Google has this 15 data centers globally with the following features;

  • Each data center uses 200 MW of electrical power.
  • Every data center covers 500 acres of covered buildings
  • Biggest installation of air conditioning for cooling as servers produce a lot of heat
  • Installation of chillers for air conditioning, cooling towers, heat exchangers, water pumps, RO plants – all these equipment is connected to Google’s own machine learning systems to optimize the use of all these utilities
  • The UPS systems of 20-50 MW for backup electrical power.
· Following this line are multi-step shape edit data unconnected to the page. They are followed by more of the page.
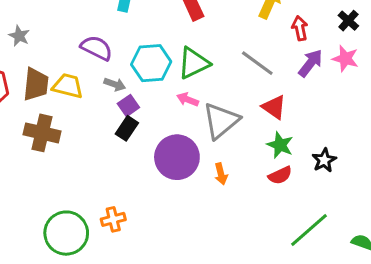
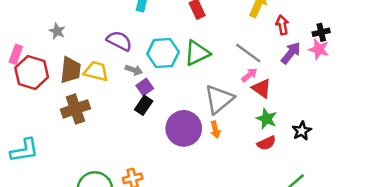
black cross: (348, 21) -> (321, 32), moved, turned 35
pink arrow: (188, 100) -> (249, 75), moved, turned 119
brown cross: (42, 133) -> (75, 109), turned -32
orange arrow: (221, 174) -> (215, 130), moved

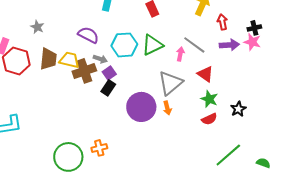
purple arrow: (291, 53) -> (229, 45), turned 48
pink arrow: (249, 75) -> (180, 54), moved, turned -40
brown cross: (75, 109) -> (84, 71), moved

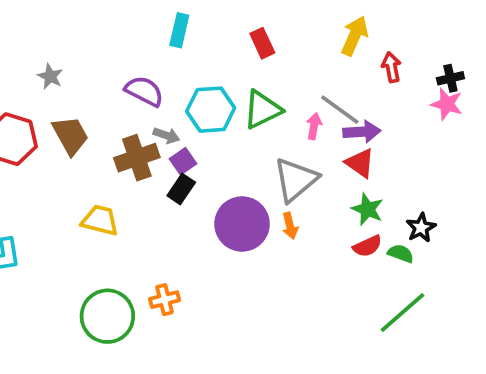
purple arrow: (229, 45) -> (362, 132), moved
brown trapezoid: (48, 59) -> (70, 135), turned -35
yellow trapezoid: (69, 60) -> (100, 220), moved
green semicircle: (263, 163) -> (401, 253), moved

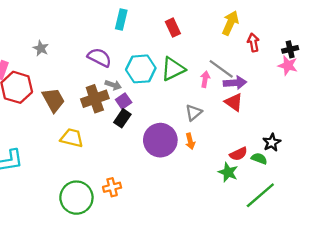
brown trapezoid: (70, 135) -> (53, 100), moved
gray triangle: (296, 180) -> (194, 113), size x0.6
green star: (367, 209) -> (228, 172), moved

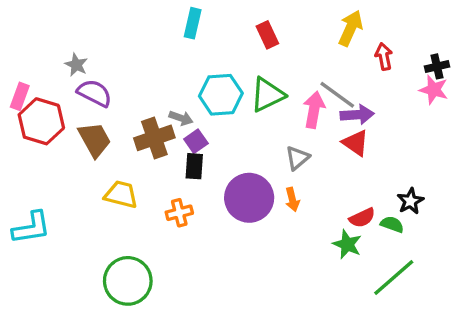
purple semicircle: (99, 57) -> (95, 93), moved
pink arrow: (205, 79) -> (314, 110), size x1.5
black rectangle: (122, 118) -> (194, 166), turned -30
orange cross: (112, 187) -> (179, 213), moved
Facebook & big data Technology​

  • Facebook already utilized the most advanced technologies viz-a-vis Machine Learning, AI, Advance Software Algorithms & Industry 4.0 Technologies.
  • Facebook has 12 data centers globally which are as big as Google data centers.
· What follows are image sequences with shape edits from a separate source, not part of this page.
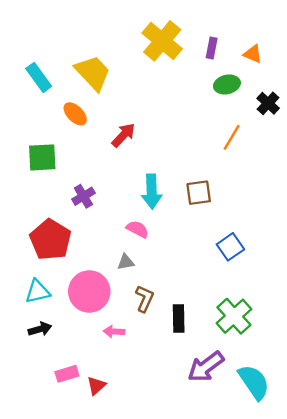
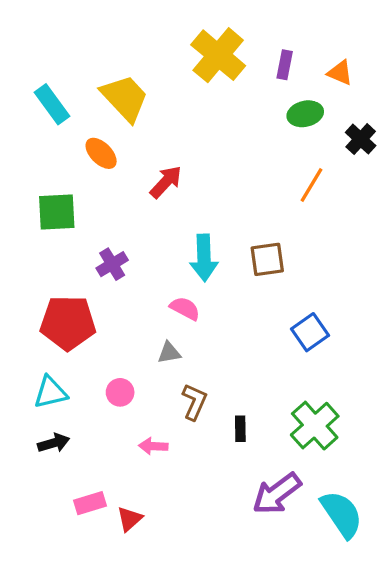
red pentagon: (50, 240) -> (68, 323), turned -30
pink circle: (89, 291) -> (120, 392), size x0.5
black rectangle: (179, 319) -> (240, 429), size x0.7

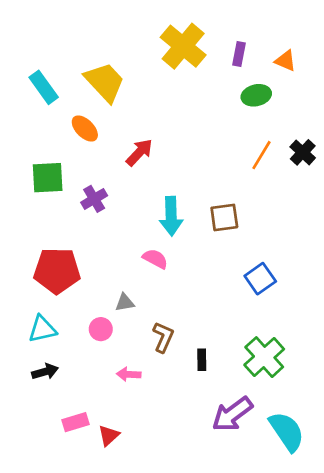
black cross: (361, 139) -> (303, 152), moved
purple cross: (112, 264) -> (94, 199), moved
gray triangle: (169, 353) -> (125, 303), moved

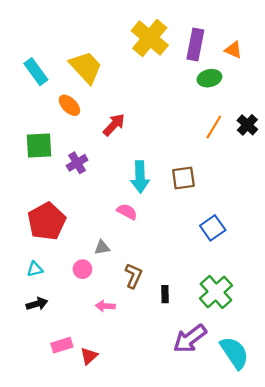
purple rectangle: (239, 54) -> (195, 44), size x1.6
red pentagon: (57, 271) -> (47, 221), turned -30
cyan triangle: (42, 329) -> (35, 269), size x0.7

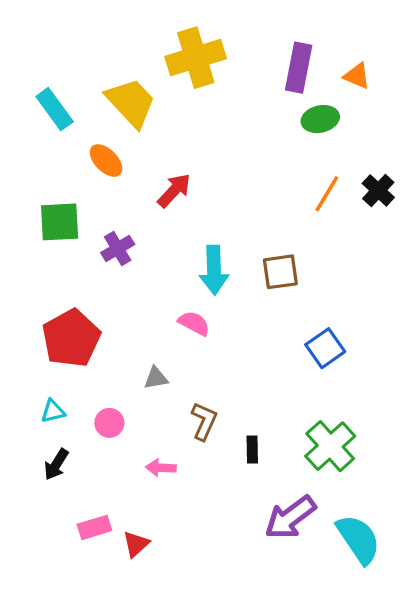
yellow cross: (150, 38) -> (196, 58), moved, turned 33
pink circle: (82, 269) -> (109, 423), moved
black arrow: (37, 304) -> (56, 464), turned 138

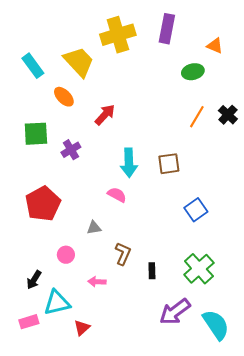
purple rectangle: (299, 68) -> (167, 29), moved
cyan triangle: (53, 411) -> (57, 303), moved, size x1.8
pink rectangle: (94, 527) -> (29, 322), moved

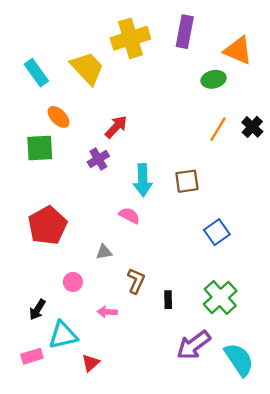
orange triangle: (215, 46) -> (238, 50), size x1.6
orange ellipse: (64, 97) -> (58, 117), moved
purple cross: (71, 150) -> (98, 159), moved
  • The Facebook machine learning software operates at light speed (terabits/second) & “learns” the background of every user in the world including his age, profession, likes he does on Facebook, city of the living, types of friends he has, types of pages he is following.
  • Facebook even “knows” from which city each user is using Facebook and using big data analytics knows which person stays in which area and which person travels to foreign countries.
  • Within a timeline of 3 months, Facebook AI software has learned the basic habits of every person including likes & dislikes, types & back ground of friends, pages each person follows, chats & subjects of chats of each person.
  • Based on this massive data – Facebook’s big data analytics & machine learning software gives tailor-made individualized suggestions designed for each individual separately – including types of friends, new pages & products.
  • Such technology is impossible to deploy by using manual sheets of paper, telephone lines, what’s the app, SMS, excel worksheets.